Linking children's transfers to their parents.

MImmesberger commented 11 months ago

This PR is supposed to link transfers on the children level directly to their parents based on p_id_elternteil_1 and p_id_elternteil_2.

This affects the calculation of Kinderfreibetrag, Kindergeld, Erziehungsgeld and Elterngeld.

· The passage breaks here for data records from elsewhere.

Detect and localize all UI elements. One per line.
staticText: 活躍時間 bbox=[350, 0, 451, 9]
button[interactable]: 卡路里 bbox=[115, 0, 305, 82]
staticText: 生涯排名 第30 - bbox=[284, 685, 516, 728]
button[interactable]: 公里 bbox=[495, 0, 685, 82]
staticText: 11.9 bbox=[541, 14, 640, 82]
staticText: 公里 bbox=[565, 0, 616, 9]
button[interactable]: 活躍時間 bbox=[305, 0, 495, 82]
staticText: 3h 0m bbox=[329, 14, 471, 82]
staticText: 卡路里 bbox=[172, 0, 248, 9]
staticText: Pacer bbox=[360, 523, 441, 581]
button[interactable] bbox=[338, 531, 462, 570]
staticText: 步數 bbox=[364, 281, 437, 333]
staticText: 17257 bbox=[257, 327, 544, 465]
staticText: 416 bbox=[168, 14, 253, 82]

Additionally, take-up issues are relevant regarding the Kindergeld, Erziehungsgeld and Elterngeld (does p_id_elternteil_1 or p_id_elternteil_2 take up the transfer?).

MImmesberger commented 11 months ago

I thought about the implementation for some time and realised that having parents-children links would require larger changes to the grouping and aggregation code (at least _create_aggregation_functions and _create_derived_functions) as groups would be overlapping (because children belong to an "elternteil_1" and "elternteil_2" group and because children may have children themselves).

An alternative would be to handle p_id-specific operations across observations separately from the currently existing aggregation steps.

Have we already discussed how we want to implement his? @hmgaudecker @lars-reimann

hmgaudecker commented 11 months ago

Good points. My thinking has been somewhat sloppy indeed.

We may need a differentiation between variables
- Who is the reason for a claim (i.e., the kid)
- Who actually makes the claim / to whom it is paid out (Kindergeld) / who benefits from it (Kinderfreibetrag) (typically one or both parents, but for kids aged 18-24, it could actually be the kid itself, I believe)
We probably need three steps
1. Determining whether someone is reason for a claim (rules in BKGG §1, §2, store an indicator with the kid
2. Distribute Kindergeld across parents (not sure about institutions here, i.e., whether it makes sense to set half a claim for both and have a separate variable for payout, which is always to one person only; or to go with one payout only)
3. Distribute Kinderfreibeträge across parents (typically one each, but I think this can be overridden by choice)
For 2. and 3., the initial variables will be stored with the kid, then summed up by the each parent's p_id. Just need to make sure this is merged by p_id again, so the resulting vector has the correct length and order.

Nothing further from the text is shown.